Kubagi chicken wings menuju masing-masing sekerajang nasi. Kuberi Sena empat chicken wings, dan untukku tiga chicken wings. Kugunakan sendok dan garpu plastik untuk memindahkan setiap chicken wings menuju masing-masing keranjang nasi.
“Sena, makan dulu,” kubujuk Sena yang sedang bermain game di ponselku.
“Iya, Kak,” ucap Sena.
Aku mulai memotong satu chicken wings berbumbu barbeque. Potongan kecil chicken wings itu kucocol pada saus keju cheddar berwarna kuning. Begitu potongan chicken wings barbeque bercampur keju itu masuk ke dalam mulut, suara crunchy bisa kudengar ketika mulai menggigitnya. Rasa asin manis dari bumbu barbeque pada chicken wings pun mendarat dan meresap pada lidah, tidak lupa dengan rasa manis saus keju cheddar.
Kulihat Sena begitu menikmati sesuap potongan besar chicken wings yang telah dia cocol pada saus keju. Sampai-sampai dia menggigit kulit crunchy chicken wings-nya begitu keras.
“Enak … banget, Kak!” ucap Sena.
“Iya, emang enak banget chicken wings sini,” ucapku blak-blakan.
“Emang Kakak sering ke sini?”
“Sebenarnya sekali sih, pas Kakak diajak ke sini sama teman. Ya, udah lama kita enggak makan-makan di luar bareng Ayah sama Ibu nih. Jadi Kakak ngajak kamu ke sini buat ngerasain chicken wings enak ginian.”
“Oh ya, Kak, kapan-kapan kalau ke sini lagi, bareng Ayah ya! Oh ya, Ibu juga!” bujuk Sena.
“Iya, kalau Ayah enggak sibuk ya. Terus … harus janji lho, Sena bakal belajar giat malam ini, kalau nilai Sena bagus, mungkin Kakak bakal bilang sama Ayah buat makan bareng di sini sekeluarga kapan-kapan. Janji ya?”
“Iya, Sena janji,” ucap Sena sambil menikmati satu chicken wing lagi sampai mulutnya mulai terselimuti bumbu barbeque.
Meskipun aku menatap Sena menikmati setiap potong chicken wing berbumbu barbeque, aku masih saja memikirkan warna berbeda pada leher bagian belakang Sena. Mungkin Sena memberitahuku kalau dia hanya terpeleset saat lantai sedang dibersihkan, tetapi entah kenapa … aku merasa ada sesuatu yang lain di balik itu. Entahlah apakah hanya perasaanku.
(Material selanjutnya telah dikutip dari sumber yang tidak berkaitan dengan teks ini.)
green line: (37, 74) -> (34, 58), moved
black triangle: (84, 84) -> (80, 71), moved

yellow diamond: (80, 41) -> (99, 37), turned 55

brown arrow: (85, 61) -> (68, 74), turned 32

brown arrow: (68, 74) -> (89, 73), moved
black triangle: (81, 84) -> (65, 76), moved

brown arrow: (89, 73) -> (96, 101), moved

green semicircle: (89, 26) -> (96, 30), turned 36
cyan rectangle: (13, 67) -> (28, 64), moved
“Kakak kenapa?” Sena membuyarkan lamunanku, mungkin karena aku berhenti makan sejenak.
“Oh, enggak apa-apa, Sena. Makan aja. Habis ini, kita langsung balik ya! Kakak mau langsung belajar buat besok.”
***
Begitu lelah ketika aku harus berlama-lama menatap catatan pelajaran yang akan muncul di ujian akhir besok. Mataku entah kenapa mulai menutup bersamaan dengan tubuhku yang lemas. Mungkin aku mengantuk pada awal malam ini.
Kusudahi belajar untuk ujian besok, tidak baik kalau harus terus memaksa otak untuk menyerap semuanya saat sudah waktunya istirahat, mungkin kebanyakan dari temanku akan menunggu hingga tengah malam tidak peduli lelah atau tidak hanya untuk mengebut belajar semalaman.
Kututup buku catatan salah satu pelajaran yang akan diujiankan besok, dua ujian terakhir sebelum semester berakhir. Aku bangkit dari meja belajar dan melangkah menuju tempat tidur. Entah kenapa, aku hanya ingin tidur meski aku harus belajar lebih banyak lagi agar ujian besok dapat berjalan lancar.
Apa boleh buat, tubuhku tidak dapat menahan kelelahan yang entah kenapa tiba-tiba datang saat aku sedang belajar. Mungkin ujian tadi di sekolah benar-benar menguras fisik dan mental, rumus-rumus yang begitu sulit untuk diterapkan mungkin jadi pemicu energiku habis.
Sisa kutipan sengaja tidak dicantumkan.